(Data items)

*** Block opens ***

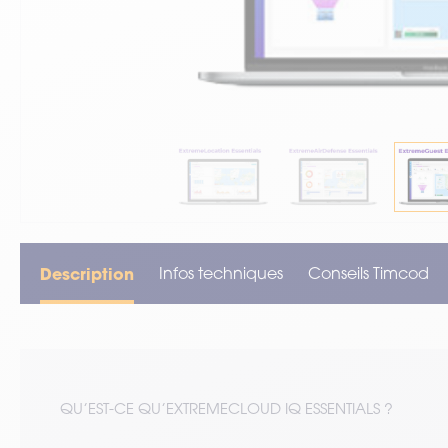
VOIR TOUT LE MATÉRIEL
Description
Infos techniques
Conseils Timcod
QU’EST-CE QU’EXTREMECLOUD IQ ESSENTIALS ?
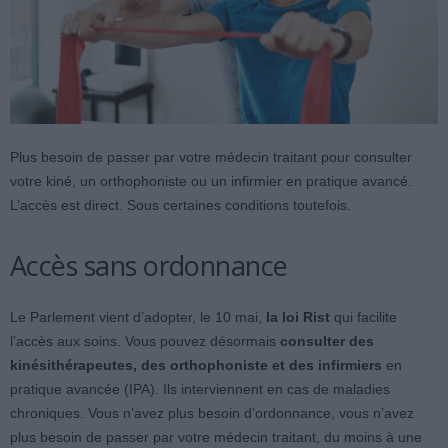
Plus besoin de passer par votre médecin traitant pour consulter
votre kiné, un orthophoniste ou un infirmier en pratique avancé.
L’accès est direct. Sous certaines conditions toutefois.
Accès sans ordonnance
Le Parlement vient d’adopter, le 10 mai,
la loi Rist
qui facilite
l’accès aux soins. Vous pouvez désormais
consulter des
kinésithérapeutes, des orthophoniste et des infirmiers
en
pratique avancée (IPA). Ils interviennent en cas de maladies
chroniques. Vous n’avez plus besoin d’ordonnance, vous n’avez
plus besoin de passer par votre médecin traitant, du moins à une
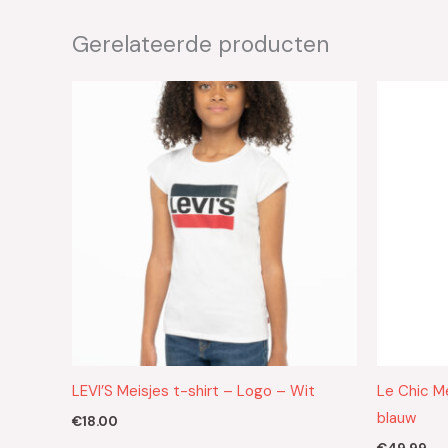
Gerelateerde producten
LEVI’S Meisjes t-shirt – Logo – Wit
Le Chic M
blauw
€
18.00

*** Block closes ***

Task details :: All records, pictures excluded: copy them exactly.

Completed task ::
VOIR TOUT LE MATÉRIEL
Description
Infos techniques
Conseils Timcod
QU’EST-CE QU’EXTREMECLOUD IQ ESSENTIALS ?
Plus besoin de passer par votre médecin traitant pour consulter
votre kiné, un orthophoniste ou un infirmier en pratique avancé.
L’accès est direct. Sous certaines conditions toutefois.
Accès sans ordonnance
Le Parlement vient d’adopter, le 10 mai,
la loi Rist
qui facilite
l’accès aux soins. Vous pouvez désormais
consulter des
kinésithérapeutes, des orthophoniste et des infirmiers
en
pratique avancée (IPA). Ils interviennent en cas de maladies
chroniques. Vous n’avez plus besoin d’ordonnance, vous n’avez
plus besoin de passer par votre médecin traitant, du moins à une
Gerelateerde producten
LEVI’S Meisjes t-shirt – Logo – Wit
Le Chic M
blauw
€
18.00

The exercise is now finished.